Back in 2014 I wrote about all the images in our collection that pictured Gari Melchers and the artists who created them. The identity of one in particular, who sketched a funny caricature of a dapper Gari Melchers, remained elusive until today, when I stumbled on a clue in the archives of the Art Institute of Chicago.
Chicago’s World’s Columbian Exposition of 1893, a fair organized to commemorate Christopher Columbus’ landfall in the New World, and to showcase the technological, cultural and artistic prowess of the nation, brought together scores of artists, sculptors, architects and decorators in the planning of the site and exhibitions. Somewhere in the process of their work, a small group of artists decided to amuse themselves by drawing caricatures of several committee members.

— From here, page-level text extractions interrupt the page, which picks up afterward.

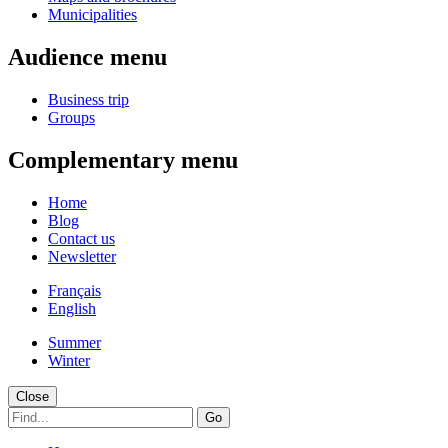
Municipalities
Audience menu
Business trip
Groups
Complementary menu
Home
Blog
Contact us
Newsletter
Français
English
Summer
Winter
Close
Go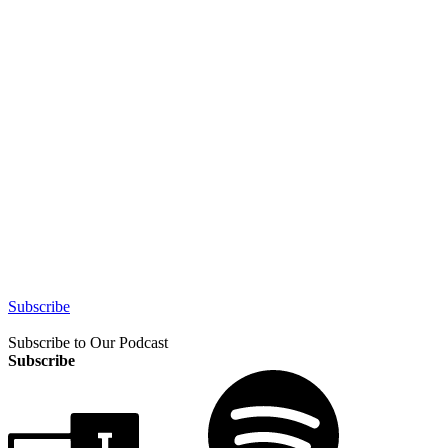
Subscribe
Subscribe to Our Podcast
Subscribe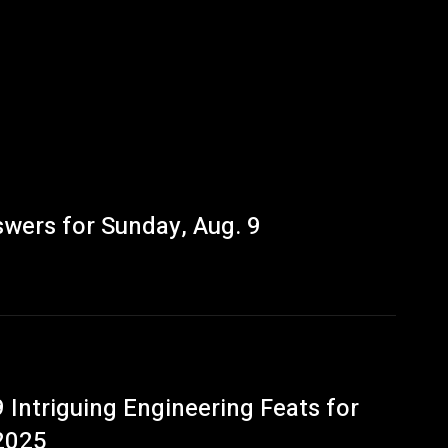
wers for Sunday, Aug. 9
9 Intriguing Engineering Feats for
2025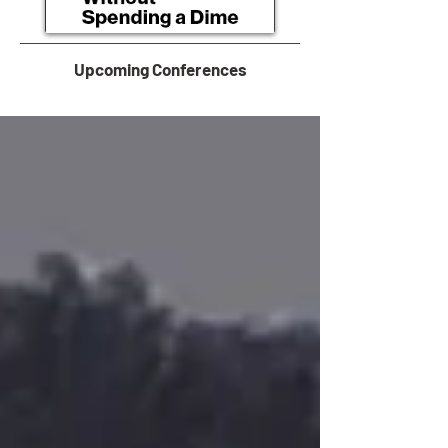
Upcoming Conferences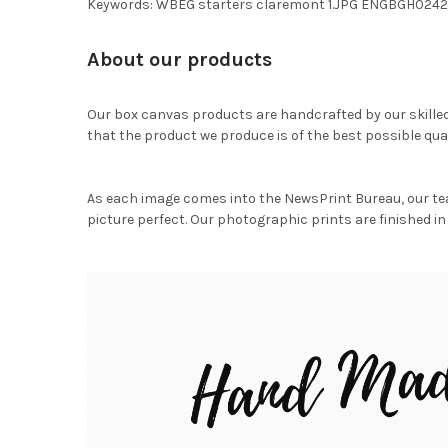
Keywords: WBEG starters claremont 1.JPG ENGBGH0242
About our products
Our box canvas products are handcrafted by our skille
that the product we produce is of the best possible qual
As each image comes into the NewsPrint Bureau, our te
picture perfect. Our photographic prints are finished in 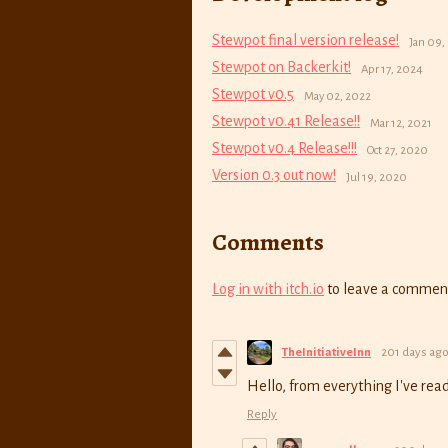
Stewpot final version release!
Jan 09,
Stewpot on Backerkit!
Apr 17, 2024
Stewpot v0.5
May 02, 2022
Stewpot v0.41 Release!!
Mar 12, 2021
Stewpot v0.4 Release!!!
Oct 27, 2020
Version 0.3 out now!
Jul 19, 2020
Comments
Log in with itch.io
to leave a commen
TheInitiativeInn
201 days ag
Hello, from everything I've read
Reply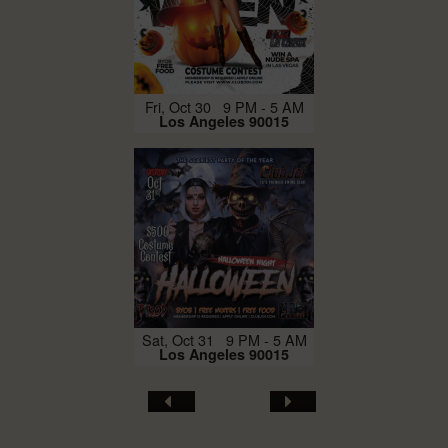
Fri, Oct 30 9 PM - 5 AM
Los Angeles 90015
Sat, Oct 31 9 PM - 5 AM
Los Angeles 90015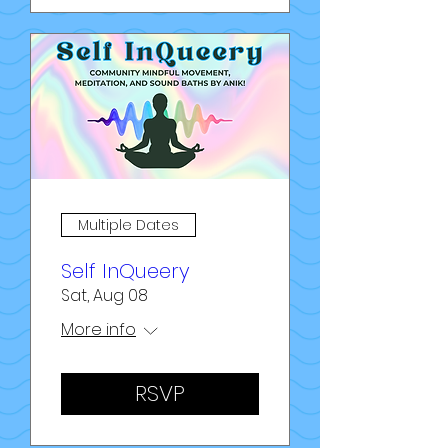
Multiple Dates
Self InQueery
Sat, Aug 08
More info
RSVP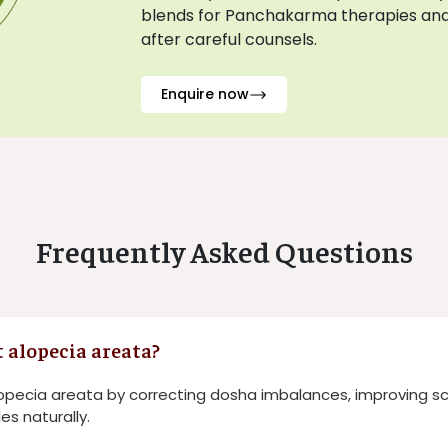
blends for Panchakarma therapies and
after careful counsels.
Enquire now
Frequently Asked Questions
 alopecia areata?
opecia areata by correcting dosha imbalances, improving sca
les naturally.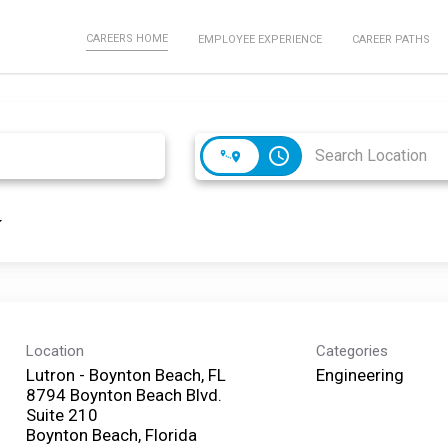
CAREERS HOME
EMPLOYEE EXPERIENCE
CAREER PATHS
access_time
Location
Categories
Lutron - Boynton Beach, FL
Engineering
8794 Boynton Beach Blvd.
Suite 210
Boynton Beach, Florida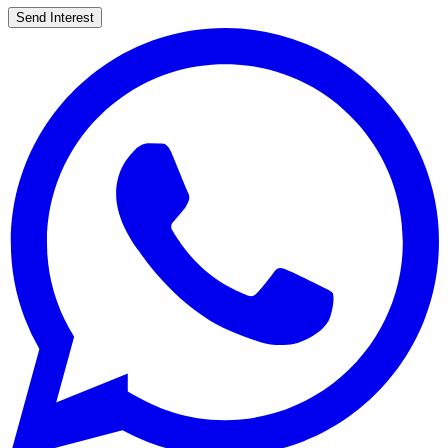
Send Interest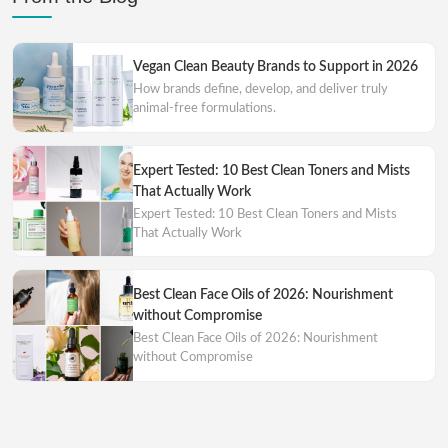
Vegan Clean Beauty Brands to Support in 2026
How brands define, develop, and deliver truly
animal-free formulations.
Expert Tested: 10 Best Clean Toners and Mists
That Actually Work
Expert Tested: 10 Best Clean Toners and Mists
That Actually Work
Best Clean Face Oils of 2026: Nourishment
without Compromise
Best Clean Face Oils of 2026: Nourishment
without Compromise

Two caricatures (pictured here) of Gari Melchers, who served on the selection committee
of the American Art display, and whose murals decorated one of the exhibition halls, were produced by the American artists Robert Reid and Edward Simmons. Melchers is recognizable in these caricatures, drawings today contained in the Art Institute’s Daniel H. Burnham Collection of Papers. (Burnham was the architect of the Beau-Arts style fair buildings.)
Also contained in that collection is Burnham’s numbered list of the principal caricaturists and their subjects.
Number 53 lists a third rendition of Melchers, by Charles Yardley Turner, but that example is not in the Burnham Collection because Melchers himself walked away with the caricature. It resides today at Belmont, its creator now identified, thanks to the annotation “53” in the upper left corner.